PROBLEM STATEMENT: From the first line of the data below, repeat each line exactly until you reach the line with "servicio en un"; include that line too.
────────────────
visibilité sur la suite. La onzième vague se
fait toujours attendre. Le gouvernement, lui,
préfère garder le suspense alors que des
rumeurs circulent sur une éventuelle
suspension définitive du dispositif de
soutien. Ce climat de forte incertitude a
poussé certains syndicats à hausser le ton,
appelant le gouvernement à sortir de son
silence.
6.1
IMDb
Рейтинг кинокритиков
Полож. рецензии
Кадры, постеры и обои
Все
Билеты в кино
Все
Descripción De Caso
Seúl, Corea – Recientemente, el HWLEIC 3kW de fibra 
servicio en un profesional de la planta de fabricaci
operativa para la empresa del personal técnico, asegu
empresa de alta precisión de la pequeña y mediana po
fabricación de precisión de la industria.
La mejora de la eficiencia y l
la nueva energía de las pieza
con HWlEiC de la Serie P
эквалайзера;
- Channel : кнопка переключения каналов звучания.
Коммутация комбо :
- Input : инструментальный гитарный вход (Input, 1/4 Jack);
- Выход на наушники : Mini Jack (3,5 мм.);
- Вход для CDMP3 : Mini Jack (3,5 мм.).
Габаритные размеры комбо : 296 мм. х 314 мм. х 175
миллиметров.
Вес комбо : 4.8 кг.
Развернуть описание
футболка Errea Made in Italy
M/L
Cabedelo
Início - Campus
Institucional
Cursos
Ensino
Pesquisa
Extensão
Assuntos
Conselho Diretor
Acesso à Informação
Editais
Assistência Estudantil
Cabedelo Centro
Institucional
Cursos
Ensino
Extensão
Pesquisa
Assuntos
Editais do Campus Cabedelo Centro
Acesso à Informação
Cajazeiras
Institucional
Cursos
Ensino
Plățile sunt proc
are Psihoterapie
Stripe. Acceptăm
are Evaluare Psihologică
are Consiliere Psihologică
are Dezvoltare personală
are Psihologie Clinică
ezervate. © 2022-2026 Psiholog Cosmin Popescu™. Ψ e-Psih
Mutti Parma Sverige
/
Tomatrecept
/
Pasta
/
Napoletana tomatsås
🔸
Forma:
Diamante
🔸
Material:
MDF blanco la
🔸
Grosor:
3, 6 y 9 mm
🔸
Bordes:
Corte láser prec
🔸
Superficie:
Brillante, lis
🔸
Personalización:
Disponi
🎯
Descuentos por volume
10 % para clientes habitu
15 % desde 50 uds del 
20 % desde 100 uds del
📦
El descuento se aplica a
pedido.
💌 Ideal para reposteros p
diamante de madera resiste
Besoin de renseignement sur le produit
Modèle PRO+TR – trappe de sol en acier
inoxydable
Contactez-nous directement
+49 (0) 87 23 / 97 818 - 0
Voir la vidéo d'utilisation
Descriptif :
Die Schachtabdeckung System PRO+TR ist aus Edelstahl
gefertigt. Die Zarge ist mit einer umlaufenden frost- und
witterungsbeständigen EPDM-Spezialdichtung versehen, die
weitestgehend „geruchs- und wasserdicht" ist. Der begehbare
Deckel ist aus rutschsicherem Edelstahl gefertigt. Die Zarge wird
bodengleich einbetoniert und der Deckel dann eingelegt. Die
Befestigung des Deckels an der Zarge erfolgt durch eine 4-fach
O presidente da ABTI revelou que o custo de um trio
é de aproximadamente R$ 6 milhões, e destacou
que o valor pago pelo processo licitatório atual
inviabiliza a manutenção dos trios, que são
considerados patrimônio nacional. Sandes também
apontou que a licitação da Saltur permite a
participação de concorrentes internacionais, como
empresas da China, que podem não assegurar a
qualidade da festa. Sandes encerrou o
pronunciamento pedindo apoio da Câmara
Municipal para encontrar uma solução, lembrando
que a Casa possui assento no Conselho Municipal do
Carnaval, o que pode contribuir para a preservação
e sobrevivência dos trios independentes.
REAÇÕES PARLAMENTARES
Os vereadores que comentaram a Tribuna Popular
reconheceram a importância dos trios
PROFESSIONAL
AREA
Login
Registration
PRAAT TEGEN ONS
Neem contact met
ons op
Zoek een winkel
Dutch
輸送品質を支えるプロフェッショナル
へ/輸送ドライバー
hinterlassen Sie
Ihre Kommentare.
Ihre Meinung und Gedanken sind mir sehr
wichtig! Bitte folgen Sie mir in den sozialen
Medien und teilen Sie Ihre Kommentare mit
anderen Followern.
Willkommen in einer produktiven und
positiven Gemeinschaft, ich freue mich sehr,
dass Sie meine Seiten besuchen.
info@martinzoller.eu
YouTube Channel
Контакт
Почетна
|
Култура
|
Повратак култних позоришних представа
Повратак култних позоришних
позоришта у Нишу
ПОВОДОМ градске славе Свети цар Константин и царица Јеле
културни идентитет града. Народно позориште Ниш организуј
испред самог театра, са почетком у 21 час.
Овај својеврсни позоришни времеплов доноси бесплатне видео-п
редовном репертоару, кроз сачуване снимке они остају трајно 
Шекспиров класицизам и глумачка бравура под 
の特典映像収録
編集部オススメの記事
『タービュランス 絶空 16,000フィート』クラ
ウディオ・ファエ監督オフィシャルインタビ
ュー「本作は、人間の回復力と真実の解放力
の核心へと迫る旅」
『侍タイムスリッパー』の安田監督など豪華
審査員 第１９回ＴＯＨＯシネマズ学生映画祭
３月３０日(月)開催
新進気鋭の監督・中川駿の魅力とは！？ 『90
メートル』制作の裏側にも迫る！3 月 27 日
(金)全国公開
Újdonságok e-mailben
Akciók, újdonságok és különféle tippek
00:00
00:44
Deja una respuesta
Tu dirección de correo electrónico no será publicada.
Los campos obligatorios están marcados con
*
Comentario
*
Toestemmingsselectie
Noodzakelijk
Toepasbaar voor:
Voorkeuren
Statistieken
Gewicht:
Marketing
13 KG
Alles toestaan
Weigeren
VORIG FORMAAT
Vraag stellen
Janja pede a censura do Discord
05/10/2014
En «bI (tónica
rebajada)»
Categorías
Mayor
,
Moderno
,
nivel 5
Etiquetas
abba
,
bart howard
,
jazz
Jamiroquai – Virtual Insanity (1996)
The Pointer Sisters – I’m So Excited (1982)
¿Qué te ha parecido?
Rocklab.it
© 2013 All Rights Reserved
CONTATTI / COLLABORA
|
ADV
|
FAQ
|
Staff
────────────────
ANSWER FOR THE TASK:
visibilité sur la suite. La onzième vague se
fait toujours attendre. Le gouvernement, lui,
préfère garder le suspense alors que des
rumeurs circulent sur une éventuelle
suspension définitive du dispositif de
soutien. Ce climat de forte incertitude a
poussé certains syndicats à hausser le ton,
appelant le gouvernement à sortir de son
silence.
6.1
IMDb
Рейтинг кинокритиков
Полож. рецензии
Кадры, постеры и обои
Все
Билеты в кино
Все
Descripción De Caso
Seúl, Corea – Recientemente, el HWLEIC 3kW de fibra 
servicio en un profesional de la planta de fabricaci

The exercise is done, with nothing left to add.